Стригущая машинка

Михаил Погребинский
У добродушного здоровяка Мартина было необычное призвание – делать причёски.
Увалень со светлыми волосами и пропорциями фигуры 7 на 8, совершенно не был похож на француза, а,  скорее всего, напоминал немца, хотя арийской крови в нём не было и в помине, как и парикмахеров в роду.
«Ему бы грузчиком сновать в порту Марселя, – говорили его знакомые. – А он орудует ножницами и расчёской». Мартин был влюблён в свою профессию и, особенно, в инструменты. Рычажную машинку «Solingen» он содержал в исправном состоянии, следил за режущими гребёнками и регулярно затачивал их. Ну, а американской электрической «Wahl Clipper» гордился неимоверно. Он с трудом приобрёл её, изрядно потратившись. Не многие могли похвастать таким богатством. Ею Мартин оттачивал виски и обрабатывал волосы на затылке для модной тогда причёски «полубокс». Инструменты в его мясистых руках были быстры и податливы.

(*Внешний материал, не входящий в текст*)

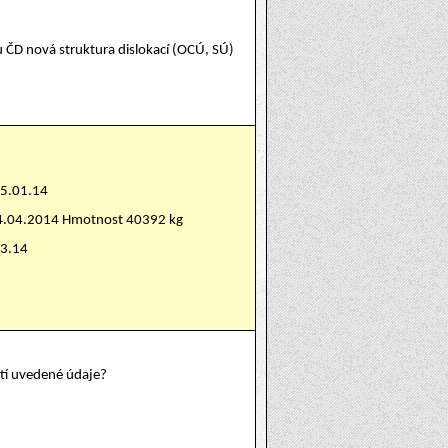
u ČD nová struktura dislokací (OCÚ, SÚ)
15.01.14
24.04.2014 Hmotnost 40392 kg
03.14
atí uvedené údaje?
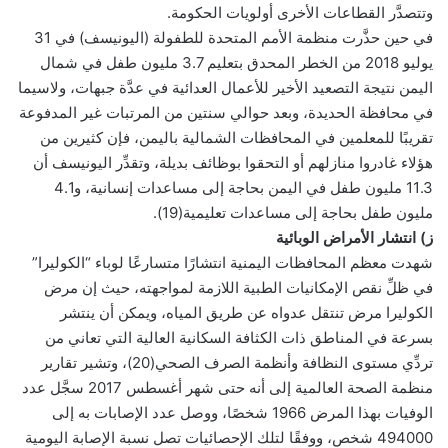
وتتصدَّر القطاعات الأخرى أولويات الحكومة.
في حين حذَّرت منظمة الأمم المتحدة للطفولة (اليونيسف) في 31
يوليو 2018 من الخطر المحدق بتعليم 3.7 مليون طفل في شمال
اليمن نتيجة التصعيد الأخير للأعمال العدائية في عدَّة جبهات، ولاسيما
في محافظة الحديدة، وبعد حوالي سنتين من المرتبات غير المدفوعة
تقريبًا للمعلمين في المحافظات الشمالية باليمن، فإن كثيرين من
هؤلاء غادروا منازلهم أو التحقوا بوظائف بديلة، وتقدِّر اليونيسف أن
11.3 مليون طفل في اليمن بحاجة إلى مساعدات إنسانية، و4.1
مليون طفل بحاجة إلى مساعدات تعليمية(19).
ز) انتشار الأمراض الوبائية
شهدت معظم المحافظات اليمنية انتشارًا متسارعًا لوباء “الكوليرا”
في ظلِّ نقص الإمكانيات الطبية اللازمة لمواجهته، حيث إن مرض
الكوليرا مرض تنتقل عدواه عن طريق المياه، ويمكن أن ينتشر
بسرعة في المناطق ذات الكثافة السكانية العالية التي تعاني من
تردِّي مستوى النظافة وأنظمة الصرف الصحي(20)، وتشير تقارير
منظمة الصحة العالمية إلى أنه حتى شهر أغسطس 2017 سجَّل عدد
الوفيات بهذا المرض 1966 شخصًا، ووصل عدد الإصابات به إلى
494000 شخص، ووفقًا لتلك الإحصائيات تصل نسبة الإصابة اليومية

Начинал стрижку он  рычажной машинкой. Затем, разделив волосы по центральному пробору, срезал их на темени ножницами. Он заглядывал в зеркало поверх головы своего клиента, и тот мог видеть ухоженную стрижку своего мастера, которая служила для него примером. Дома Мартин делал причёску своей жене  Соланж, изощряясь в укладке её густых и неподатливых волос.
В субтильной  бледнолицей шатенке пряталась неброская красота. Её волосы ложились на  угловатые плечики платья с подставными подушечками, подчёркивая тонкую шею. Хотя о таких, как она говорят: «От ветра качается», работала Соланж в прачечной и даже неплохо зарабатывала.

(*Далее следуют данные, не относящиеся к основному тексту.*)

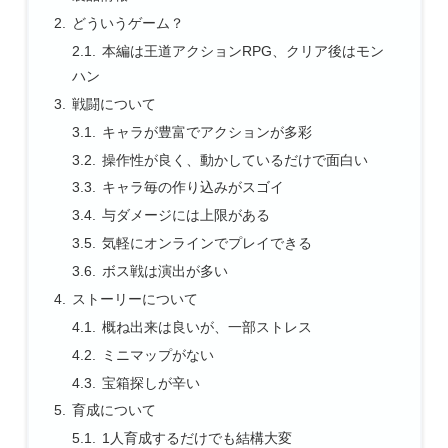
どういうゲーム？
本編は王道アクションRPG、クリア後はモン
ハン
戦闘について
キャラが豊富でアクションが多彩
操作性が良く、動かしているだけで面白い
キャラ毎の作り込みがスゴイ
与ダメージには上限がある
気軽にオンラインでプレイできる
ボス戦は演出が多い
ストーリーについて
概ね出来は良いが、一部ストレス
ミニマップがない
宝箱探しが辛い
育成について
1人育成するだけでも結構大変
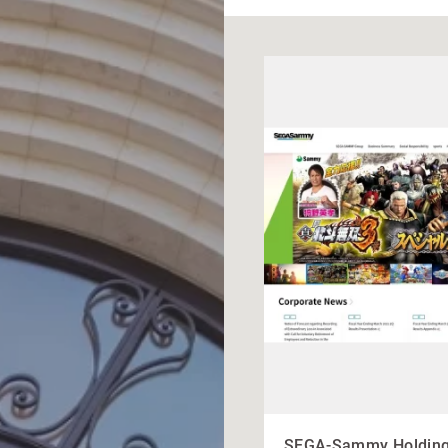
SEGA-Sammy Holding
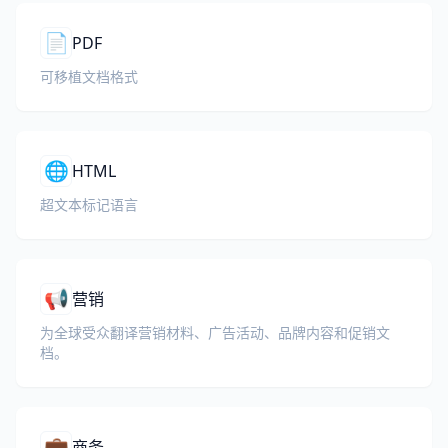
📄
PDF
可移植文档格式
🌐
HTML
超文本标记语言
📢
营销
为全球受众翻译营销材料、广告活动、品牌内容和促销文
档。
💼
商务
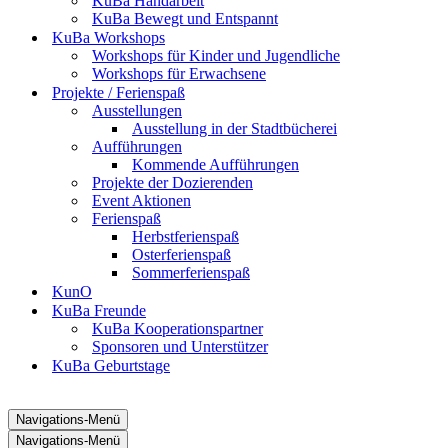
KuBa Handarbeit
KuBa Bewegt und Entspannt
KuBa Workshops
Workshops für Kinder und Jugendliche
Workshops für Erwachsene
Projekte / Ferienspaß
Ausstellungen
Ausstellung in der Stadtbücherei
Aufführungen
Kommende Aufführungen
Projekte der Dozierenden
Event Aktionen
Ferienspaß
Herbstferienspaß
Osterferienspaß
Sommerferienspaß
KunO
KuBa Freunde
KuBa Kooperationspartner
Sponsoren und Unterstützer
KuBa Geburtstage
Navigations-Menü
Navigations-Menü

Мартин мечтал открыть собственную парикмахерскую с женским и мужским салонами, и сумел отложить немного  денег. «Там он найдёт применение своей Соланж. Конечно, она будет вести административные дела и считать выручку от клиентов, сидя за кассой. Ей будут оставлять солидные чаевые», – не сомневался он.

Мечтам его не суждено было сбыться. Франция не устояла и капитулировала перед мощной машиной третьего Рейха.

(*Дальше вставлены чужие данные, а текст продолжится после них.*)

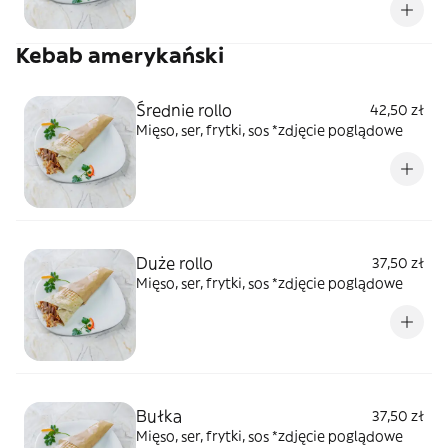
Kebab amerykański
Średnie rollo
42,50 zł
Mięso, ser, frytki, sos *zdjęcie poglądowe
Duże rollo
37,50 zł
Mięso, ser, frytki, sos *zdjęcie poglądowe
Bułka
37,50 zł
Mięso, ser, frytki, sos *zdjęcie poglądowe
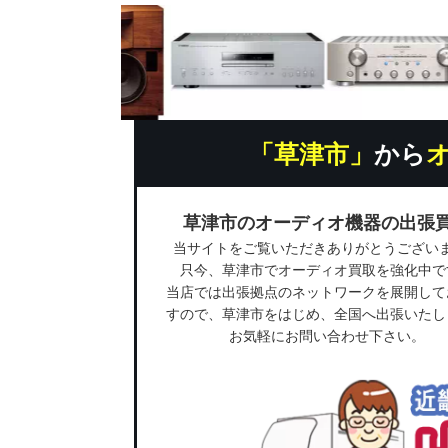
「草津市」
から
草津市のオーディオ機器の出張
当サイトをご覧いただきありがとうござい
只今、草津市でオーディオ買取を強化中で
当店では出張拠点のネットワークを展開して
すので、草津市をはじめ、全国へ出張いたし
お気軽にお問い合わせ下さい。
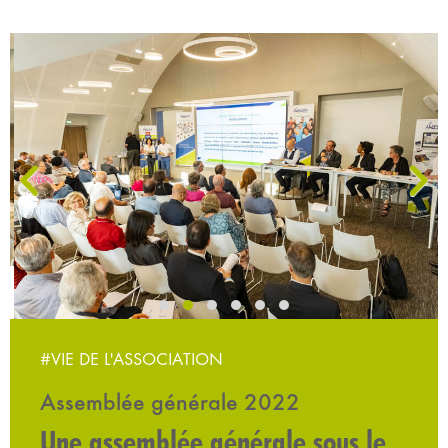
‹
›
#VIE DE L'ASSOCIATION
Assemblée générale 2022
Une assemblée générale sous le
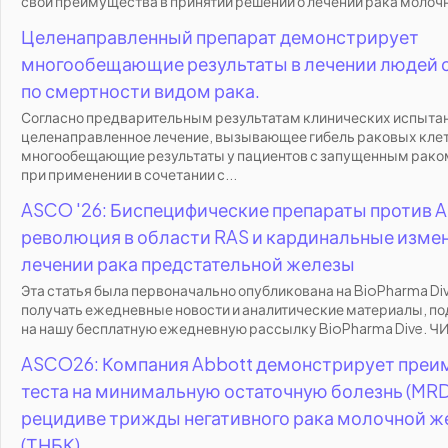
свои преимущества в принятии решений о лечении рака молочн
Целенаправленный препарат демонстрирует
многообещающие результаты в лечении людей 
по смертности видом рака.
Согласно предварительным результатам клинических испыта
целенаправленное лечение, вызывающее гибель раковых клет
многообещающие результаты у пациентов с запущенным рако
при применении в сочетании с...
ASCO '26: Биспецифические препараты против 
революция в области RAS и кардинальные измен
лечении рака предстательной железы
Эта статья была первоначально опубликована на BioPharma Di
получать ежедневные новости и аналитические материалы, п
на нашу бесплатную ежедневную рассылку BioPharma Dive. ЧИ
ASCO26: Компания Abbott демонстрирует пре
теста на минимальную остаточную болезнь (MRD
рецидиве трижды негативного рака молочной 
(ТНБК).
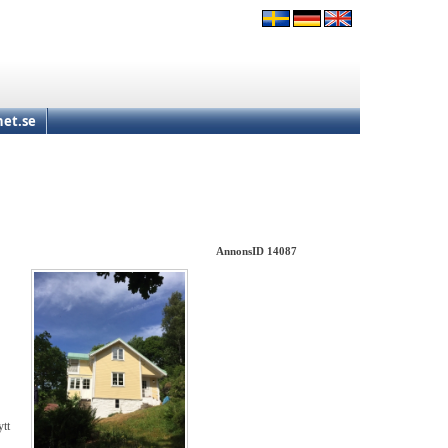
et.se
AnnonsID 14087
ytt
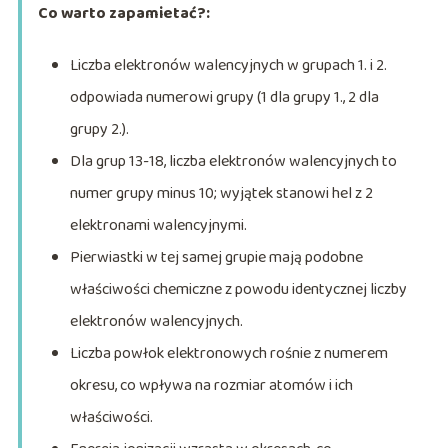
Co warto zapamietać?:
Liczba elektronów walencyjnych w grupach 1. i 2.
odpowiada numerowi grupy (1 dla grupy 1., 2 dla
grupy 2.).
Dla grup 13-18, liczba elektronów walencyjnych to
numer grupy minus 10; wyjątek stanowi hel z 2
elektronami walencyjnymi.
Pierwiastki w tej samej grupie mają podobne
właściwości chemiczne z powodu identycznej liczby
elektronów walencyjnych.
Liczba powłok elektronowych rośnie z numerem
okresu, co wpływa na rozmiar atomów i ich
właściwości.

Немцы въехали в город на велосипедах, как на прогулку, приветливо улыбаясь поверженным французам, как улыбался когда-то Мартин, пытаясь обогнать на велосипеде Соланж, совершавшую воскресную поездку в лес. Она прибавляла скорость и оборачивалась, показывая ему язык. Её смешил этот парень, нелепо сидящий в седле и описывающий колёсами восьмёрки, настойчиво следуя за ней.

Жизнь во время оккупации продолжалась в ритме довоенного времени, где главной ценностью была сама жизнь.
Всё так же работали кафе, бары, рестораны. Люди посещали кинотеатры. Публичные дома приобрели новых посетителей. Шансоны аккордеонистов перекликались с маршами немецких губных гармошек. Стало заметно меньше французских беретов. Совершенный по дизайну немецкий мундир подавил  (цивильный) костюм, а изогнутой грозной фуражке вермахтовского офицера противостояла лишь маленькая женская шляпка, с которой француженки не расставались и в годы оккупации. Гордый и полновесный франк сник под, искусственно завышенным, курсом немецкой марки. Оккупанты богатели, а из страны утекали миллионные репарации.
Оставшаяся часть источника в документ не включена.